Approval Timelines and IRB Process

IMPORTANT UPDATE! Direct submission of Level I and Level II/III applications to researchcompliance@kent.edu is no longer accepted. New Level I and Level II/III IRB applications must be submitted to a discipline specific reviewer. Most level I requests can be directly approved by discipline specific reviewers, but projects requiring HIPAA Compliance review or use, international settings, or is externally funded require administrative review prior to approval; reviewers may also request administrative review.

 

Submit all new level I and II/III applications via email to one discipline specific IRB reviewer for review. Level I applications may no longer be directly submitted to the Office of Research Compliance (ORC) and must be submitted to a discipline specific reviewer. If you need assistance finding a reviewer, please contact us at  researchcompliance@kent.edu.

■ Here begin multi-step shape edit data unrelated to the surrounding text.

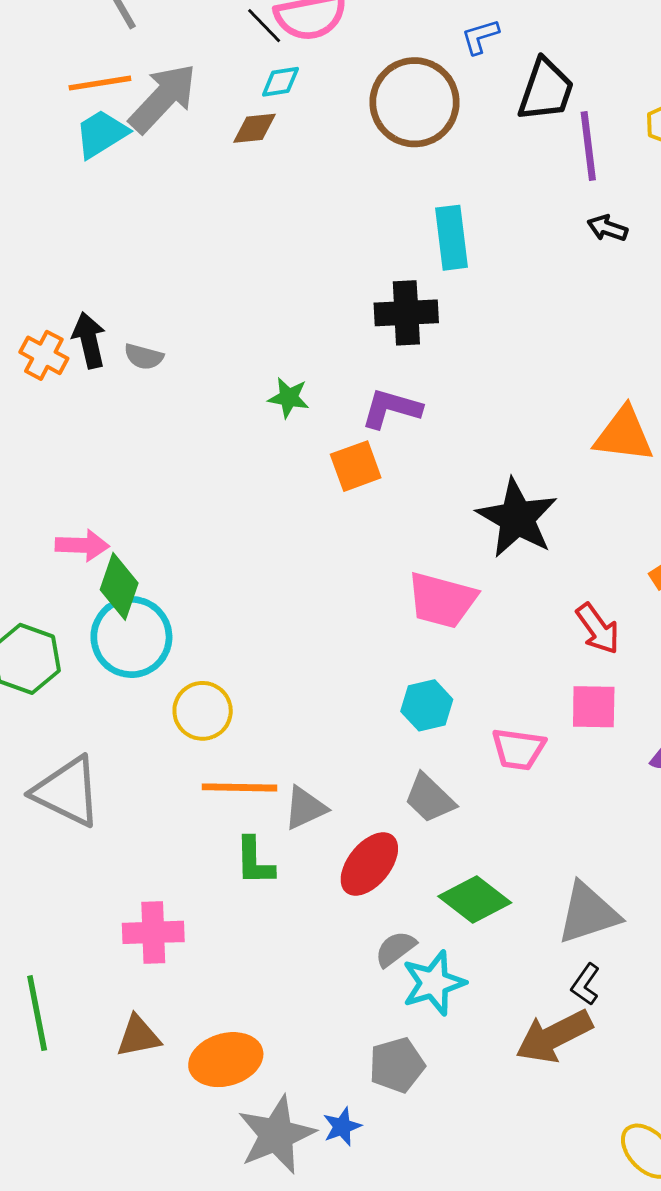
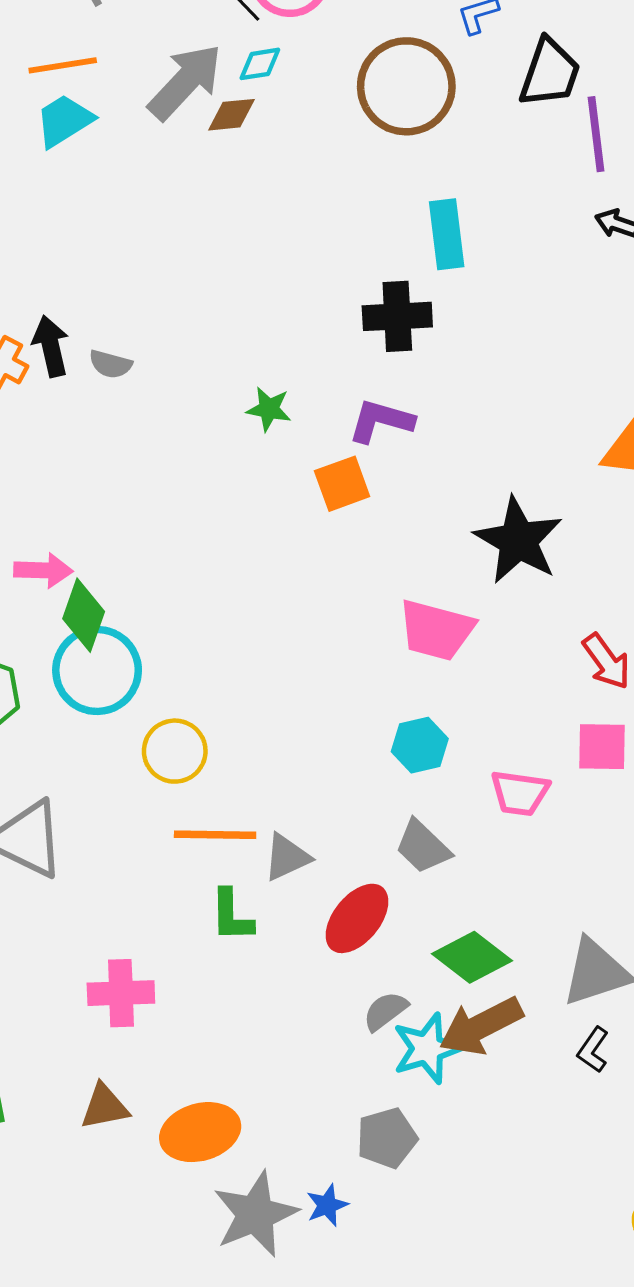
gray arrow: (163, 98) -> (185, 82), moved
brown arrow: (554, 1036) -> (481, 1026), moved

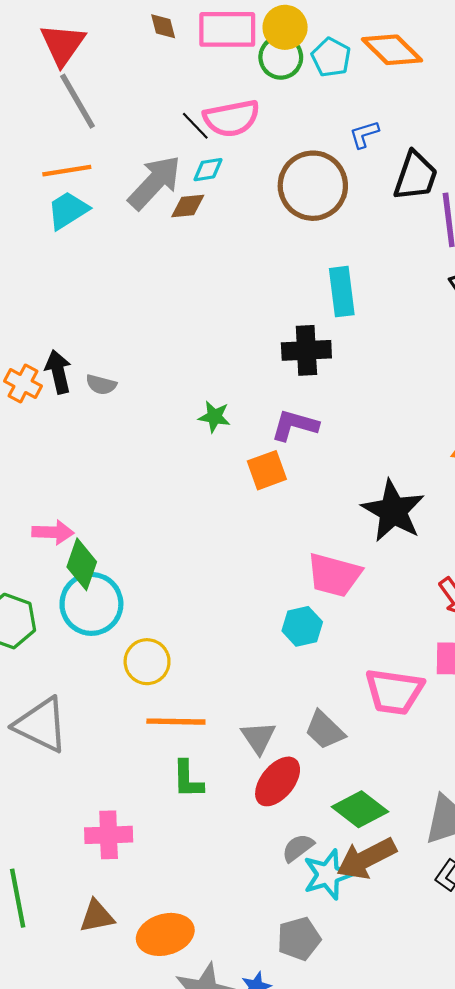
cyan hexagon: (420, 745) -> (302, 626), moved
pink trapezoid: (520, 793) -> (394, 692), size x1.4
gray triangle: (287, 857) -> (258, 738), moved, turned -39

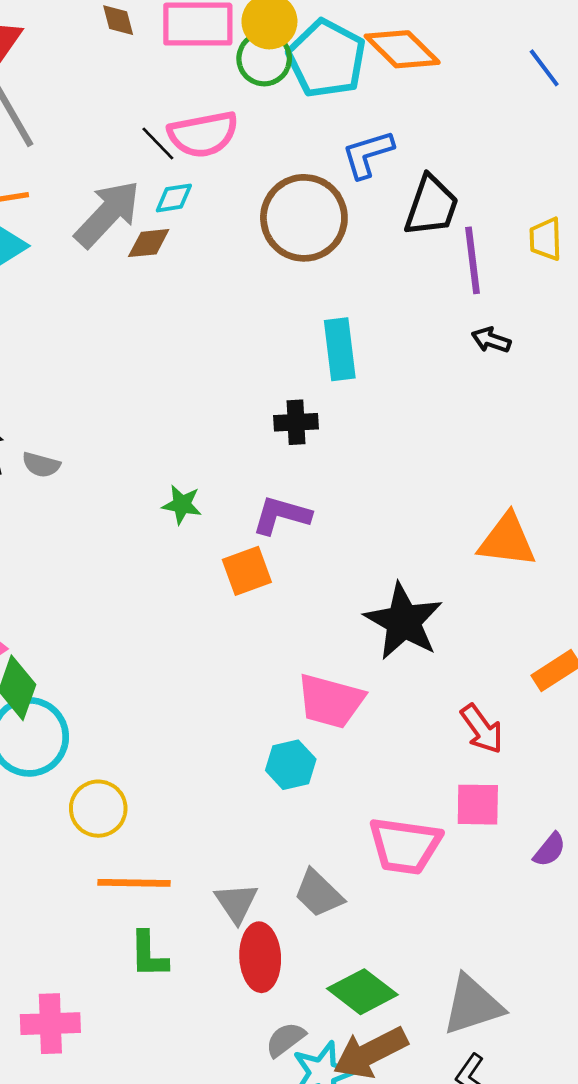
cyan pentagon: (331, 57) -> (327, 59), size x1.6
blue L-shape: (364, 134) -> (368, 154), size x1.4
black cross: (306, 350) -> (296, 422), size x0.7
red ellipse: (278, 781) -> (260, 957), turned -42

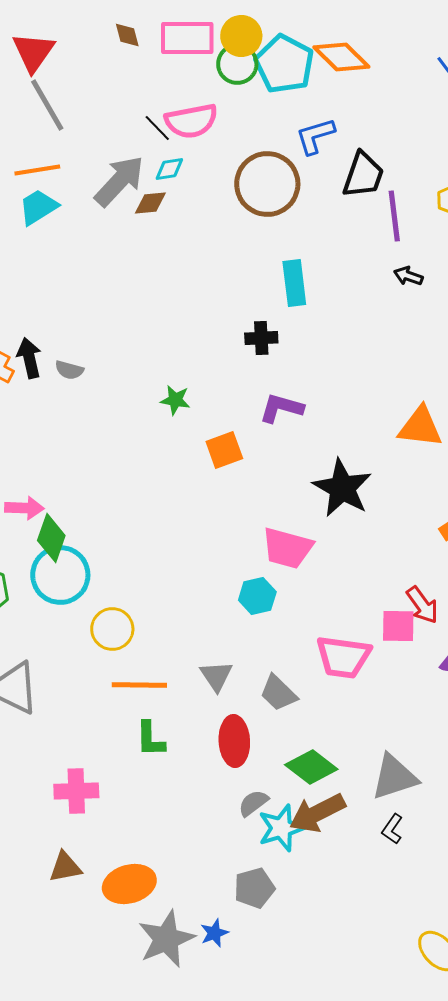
purple L-shape: (281, 515) -> (281, 408), moved
red arrow: (482, 729) -> (422, 605), moved
gray triangle: (236, 903) -> (216, 676), moved

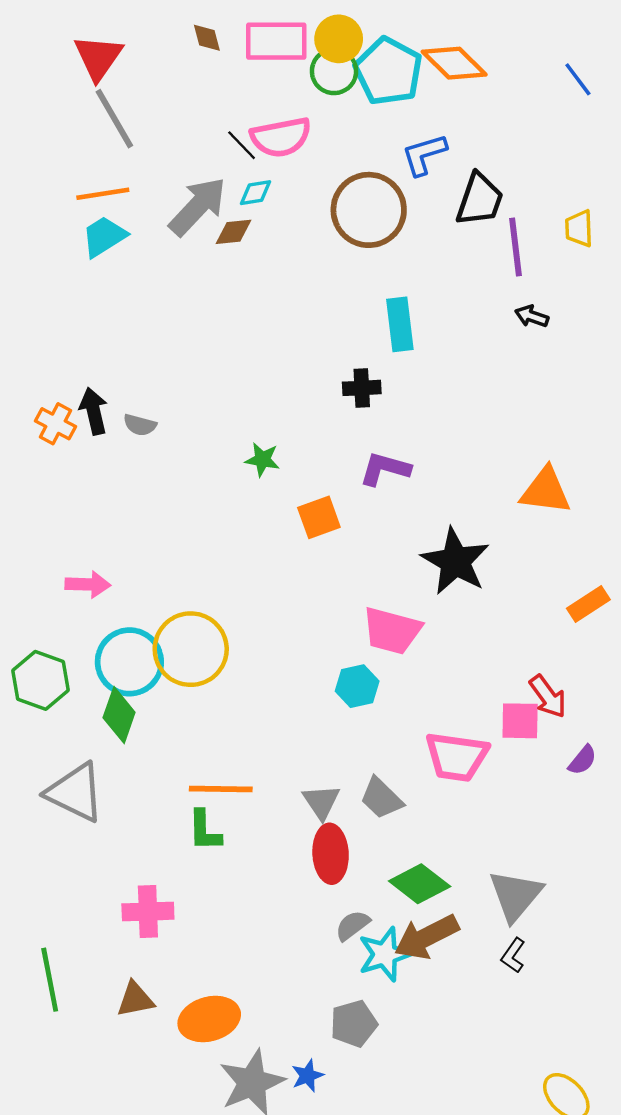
green diamond: (51, 538) -> (119, 715), moved
yellow circle: (112, 629) -> (191, 649), moved, size x1.5
gray triangle: (216, 676) -> (321, 802), moved
green L-shape: (150, 739) -> (205, 831), moved
gray triangle: (394, 777) -> (515, 895), turned -32

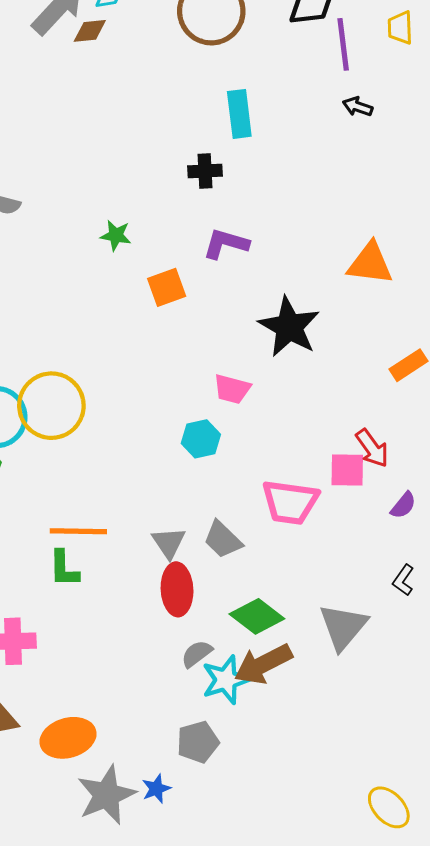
pink trapezoid: (392, 631) -> (232, 389), size x0.7
black L-shape: (513, 955) -> (403, 580), moved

Continuing reviews, amendments, authorization agreement requests, and adverse and non-compliance events are to be submitted to researchcompliance@kent.edu.

Applications requiring full board review (level III) must be received by the ORC from a discipline specific reviewer no later than 10 working days before an IRB meeting. We cannot guarantee review by a particular committee, regardless of the submission date.

Helpful information:

  • Review the  Video Overview of the IRB process and the submission instructions that are included one the first page of each application.  
  • IRB approval can take up to 8 weeks.
  • The overall number of submissions received by the IRB will affect review timelines - refer to the graphic below. 
  • Protocols that are highly complex or are submitted with missing information and/or unanswered questions take longer to process.
  • Plan for additional review time if your project involves data collection outside of the United States or multiple compliance processes, such as FERPA or HIPAA review.

All projects that require HIPAA Compliance review will be reviewed during a HIPAA team meeting on the third Thursday of the month. This is due to the significantly increased number of requests that require HIPAA Compliance review. PIs will be invited to the meeting.

CPM submission must be made directly to Jill Kawalec. 

The chart describes the volume of IRB submission received each month. High volume months are February, March, April, October, and November. Medium volume months are September, January and May. The remaining months are lower volume.